The European distribution centre of a globally known clothing brand in North-Rhein Westfalen will be equipped with smart solutions for energy control and storage from iwell
Düsseldorf, 28 November 2023 – iwell, a Dutch provider of smart energy storage solutions, is rebuilding the European energy infrastructure. The Utrecht-based company is now expanding into Germany and opening its second location in Düsseldorf. iwell is starting right away with a major project: to make the new European zero-waste distribution centre of a globally known clothing brand more sustainable, iwell is implementing its smart solutions for energy management and storage.
The company has been working with Sunrock, a European investor, developer and owner of PV solar roof systems, as well as project developer Delta Development, to equip the clothing brand’s new 70,000 m² European distribution centre with its smart battery system. The ESG-compliant building will be equipped with a system that manages energy sustainably, locally and efficiently. It controls solar panels and charging stations to optimise the use of the clean energy generated. Surplus solar energy is stored so that it can be used at less sunny times. The centre in Dorsten, North Rhine-Westphalia, will be completed in April 2024.
Making the energy transition profitable
Companies in Germany are faced with an increasing urgency to become more sustainable. According to the EEG, the share of renewable energies in the electricity supply should increase to at least 80 per cent by 2050. “German entrepreneurs must act. But they are concerned about the affordability of the energy transition,” says Jan Willem de Jong, co-founder and CEO of iwell. “That’s why the demand for sustainable solutions that pay for themselves quickly is growing. After all, investments have to pay off. If you also consider that entrepreneurs are confronted with the current volatility of energy prices, it becomes clear why the affordability of the energy transition is so strongly linked to feasibility.” iwell enables its customers to switch to renewable energy profitably. With the battery storage system, users can increase the efficiency of their energy supply and gain more transparency about their costs.

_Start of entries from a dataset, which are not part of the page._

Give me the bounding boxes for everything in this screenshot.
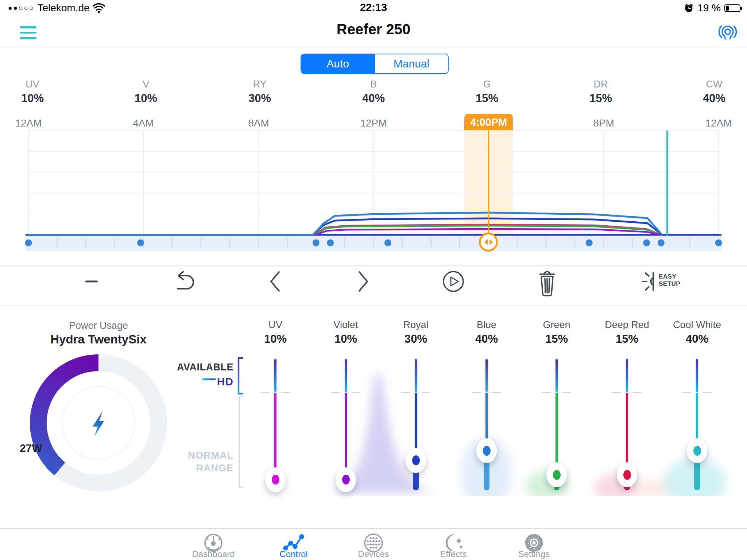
summary-value: 10%	[109, 92, 182, 105]
summary-label: B	[337, 79, 410, 90]
chevron-right-icon[interactable]	[359, 272, 367, 291]
nav-item-control[interactable]: Control	[250, 549, 337, 559]
thumb-dot	[553, 470, 561, 480]
channel-slider-royal[interactable]	[401, 355, 430, 494]
hd-boundary-dash	[331, 392, 340, 393]
hd-boundary-dash	[401, 392, 410, 393]
channel-name: Blue	[446, 319, 527, 331]
channel-name: Violet	[306, 319, 386, 331]
summary-label: V	[109, 79, 182, 90]
power-usage-label: Power Usage	[44, 320, 153, 331]
easy-setup-icon[interactable]	[643, 273, 653, 290]
nav-item-effects[interactable]: Effects	[410, 549, 497, 559]
hd-range-gradient	[274, 359, 276, 392]
slider-thumb[interactable]	[687, 438, 707, 463]
time-tick-label: 12PM	[337, 117, 410, 129]
clock-time: 22:13	[0, 1, 747, 13]
time-tick-label: 4AM	[107, 117, 180, 129]
hd-range-gradient	[485, 359, 488, 392]
app-root: ●●○○○ Telekom.de 22:13 19 % Reefer	[0, 0, 747, 560]
summary-value: 30%	[223, 92, 296, 105]
channel-percent: 40%	[657, 332, 737, 346]
hd-boundary-dash	[422, 392, 430, 393]
tab-manual[interactable]: Manual	[374, 54, 448, 73]
hd-boundary-dash	[542, 392, 551, 393]
hd-range-gradient	[556, 359, 558, 392]
hd-boundary-dash	[612, 392, 621, 393]
slider-thumb[interactable]	[265, 467, 286, 492]
summary-label: RY	[223, 79, 296, 90]
slider-thumb[interactable]	[546, 462, 567, 487]
time-tick-label: 8AM	[222, 117, 295, 129]
slider-thumb[interactable]	[476, 438, 497, 463]
hd-boundary-dash	[682, 392, 691, 393]
broadcast-icon[interactable]	[716, 20, 739, 43]
nav-item-settings[interactable]: Settings	[490, 549, 578, 559]
time-scrubber-handle[interactable]	[479, 233, 498, 252]
channel-slider-blue[interactable]	[472, 355, 501, 494]
slider-thumb[interactable]	[336, 467, 356, 492]
page-title: Reefer 250	[0, 21, 747, 38]
settings-icon[interactable]	[527, 536, 541, 550]
curve-cool-white	[28, 213, 662, 235]
slider-thumb[interactable]	[406, 448, 426, 473]
hd-boundary-dash	[472, 392, 481, 393]
nav-item-devices[interactable]: Devices	[330, 549, 417, 559]
summary-label: DR	[564, 79, 637, 90]
channel-percent: 15%	[516, 332, 597, 346]
channel-slider-violet[interactable]	[331, 355, 360, 494]
hd-boundary-dash	[352, 392, 360, 393]
thumb-dot	[412, 455, 420, 465]
hd-boundary-dash	[562, 392, 571, 393]
tab-auto[interactable]: Auto	[301, 54, 374, 73]
slider-fill-line	[345, 393, 347, 480]
trash-icon[interactable]	[540, 272, 554, 296]
channel-name: UV	[235, 319, 316, 331]
schedule-chart[interactable]	[0, 128, 747, 254]
thumb-dot	[483, 446, 491, 456]
undo-icon[interactable]	[178, 272, 193, 289]
summary-value: 15%	[564, 92, 637, 105]
channel-slider-green[interactable]	[542, 355, 571, 494]
hd-boundary-dash	[261, 392, 270, 393]
status-bar: ●●○○○ Telekom.de 22:13 19 %	[0, 0, 747, 16]
play-icon[interactable]	[444, 272, 463, 291]
summary-label: G	[450, 79, 523, 90]
summary-label: UV	[0, 79, 69, 90]
hd-range-gradient	[415, 359, 417, 392]
thumb-dot	[623, 470, 631, 480]
nav-item-dashboard[interactable]: Dashboard	[170, 549, 257, 559]
time-tick-label: 12AM	[682, 117, 747, 129]
summary-value: 10%	[0, 92, 69, 105]
channel-slider-uv[interactable]	[261, 355, 290, 494]
easy-setup-label[interactable]: EASY SETUP	[659, 273, 680, 288]
channel-name: Deep Red	[587, 319, 667, 331]
header-divider	[0, 47, 747, 47]
hd-boundary-dash	[492, 392, 501, 393]
time-tick-label: 8PM	[567, 117, 640, 129]
hd-boundary-dash	[281, 392, 290, 393]
channel-percent: 10%	[235, 332, 316, 346]
channel-slider-deep-red[interactable]	[612, 355, 642, 494]
time-tick-label: 12AM	[0, 117, 65, 129]
alarm-icon	[684, 3, 694, 13]
channel-percent: 10%	[306, 332, 386, 346]
thumb-dot	[693, 446, 701, 456]
thumb-dot	[272, 475, 279, 485]
channel-percent: 15%	[587, 332, 667, 346]
channel-percent: 40%	[446, 332, 527, 346]
summary-value: 40%	[678, 92, 747, 105]
control-icon[interactable]	[284, 535, 303, 550]
thumb-dot	[342, 475, 350, 485]
chevron-left-icon[interactable]	[271, 272, 279, 291]
hd-range-gradient	[696, 359, 698, 392]
channel-slider-cool-white[interactable]	[682, 355, 712, 494]
hd-range-gradient	[626, 359, 628, 392]
summary-value: 15%	[450, 92, 523, 105]
hd-boundary-dash	[703, 392, 712, 393]
slider-fill-line	[274, 393, 276, 480]
slider-thumb[interactable]	[617, 462, 637, 487]
summary-value: 40%	[337, 92, 410, 105]
mode-segmented-control: Auto Manual	[301, 54, 449, 74]
channel-name: Green	[516, 319, 597, 331]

Avoiding dependence on overloaded power grids
The energy transition is also challenging the electricity grid. Sustainability and electrification harbour the risk of overloading power grids across Europe. As a result, the demand for battery storage is increasing rapidly. Over 250 Dutch companies are currently using a battery storage system from iwell with a capacity of 70 MWh. This means that many of them are less dependent on the overloaded Dutch electricity grid. De Jong: “Grid congestion is a major challenge in the Netherlands. This will also be the case in Germany if the energy transition continues to gather pace. In addition to the cost and availability of energy, this is an additional reason for us to roll out our solutions throughout Europe, starting with the Levi’s zero-waste distribution centre.”
Expansion across Europe
With the expansion to Germany, iwell aims to realise an energy capacity of 500 MWh within five years. This is equivalent to supplying around 1,500 industrial estates with local, clean energy. However, the ambitions are not limited to the energy transition and climate change in the Netherlands and Germany. iwell is currently participating in Europe-wide tenders and is looking at expansions and projects in several countries. “For us, expanding into Germany is the first step of many. If we want to prevent the ambitions of the European Green Deal from stalling, we need to roll out our solutions across Europe, starting with Germany,” says de Jong.
iwell develops and sells smart battery storage systems that enable companies to generate and consume more electricity on site and reduce their energy costs. In doing so, they promote their growth and sustainability. iwell has set itself the goal of tackling the biggest challenges of the energy transition: Grid congestion, rising energy prices, dependence on other countries for energy supply, deteriorating business climate and the likelihood of a decline in employment, pace of the energy transition and more. Over 250 projects with a revenue model for entrepreneurs have already been realised.